In the end you will have to use slow generation to look at the dynamics of your model and change weights of secondary tiles.

Can neighbor self

As the name suggests, this setting can be used to prevent automatic workflows from allowing the tile to neighbor itself. If you use the Tile Neighbor settings manually, you can still overwrite this feature, it is only relevant for the automatic workflows.

Variations

Rotation axes

If you want a street tile to be rotated in different directions, it's not necessary to create two tiles, instead you can select the rotation axis and the tile collection will automatically create all rotated versions along this axis.

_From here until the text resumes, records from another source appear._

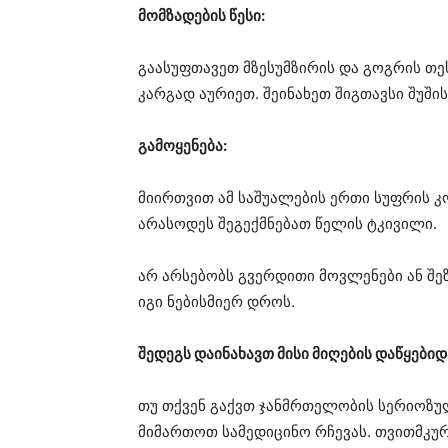
მომზადების წესი:
გაასუფთავეთ მზესუმზირის და გოგრის თე
კარგად აურიეთ. შეინახეთ შიგთავსი შუში
გამოყენება:
მიირთვით ამ საშუალების ერთი სუფრის კო
არასოდეს შეგექმნებათ წელის ტკივილი.
არ არსებობს გვერდითი მოვლენები ან შე
იგი ნებისმიერ დროს.
შედეგს დაინახავთ მისი მიღების დაწყები
თუ თქვენ გაქვთ ჯანმრთელობის სერიოზუ
მიმართოთ სამედიცინო რჩევას. თვითმკუ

The system will automatically remove variations with the same rotation, so you don't have to be careful when rotating around multiple axes.

Connectors

Connectors are a way of defining neighbor restrictions, without having to handle each pair of neighbors individually.

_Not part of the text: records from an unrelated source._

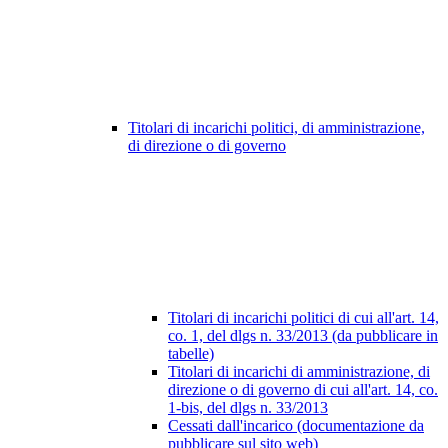
Titolari di incarichi politici, di amministrazione,
di direzione o di governo
Titolari di incarichi politici di cui all'art. 14,
co. 1, del dlgs n. 33/2013 (da pubblicare in
tabelle)
Titolari di incarichi di amministrazione, di
direzione o di governo di cui all'art. 14, co.
1-bis, del dlgs n. 33/2013
Cessati dall'incarico (documentazione da
pubblicare sul sito web)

Each side of the tile can have any amount of connectors, once you generate your model the editor will match up all tiles with the same connector.

If the selected connector is not bidirectional, you also get a dropdown selector for In, Out, and Both. Only connections between In and Out are accepted, Both can connect to either. Connections between In - In or Out - Out are not allowed.

Neighbors

These settings can be used to manually select the possible neighbors for each side of your tile.

Empty Neighbors

This area is used by all workflows to specify which empty types are allowed on each side of your tile. Simply enable the check if the empty type is allowed on this side. You can use the "Show connection names" editor setting the check if you have selected the correct sides.

Tile neighbors

Here you can match up each side of your current tile with any side (in case they are rotated) of other tiles.

Use connection lines

For ease of use you could use the "Use connection lines" feature instead of setting the neighbor matrix manually. Simply drag a line from one of the circles to another circle, either on the same tile or another tile, to allow or to prevent two tiles from neighboring each other.

Neighbor matrix

This is basically the raw view on how the connections are saved. There are probably easier ways of editing neighbor restrictions, but in case you need to use is for one reason or another, here's how the connections are defined:

  1. Tile neighbor: The first level defines which pair of neighbors you are editing, e.g. the currently selected tile and another tile of your collection. All changes are bidirectional, so if you change something on one tile, the other tile will be updated with the same setting.

  2. The side of your own tile: E.g. the left side of your tile can connect to the (...) side(s) of the other tile.

  3. The sides of the other tile: E.g. the left side of your tile can connect to the right side of another tile.

You can also use the editor settings "Show Connection Names" and "Show Connection Lines" to visualize the allowed connections.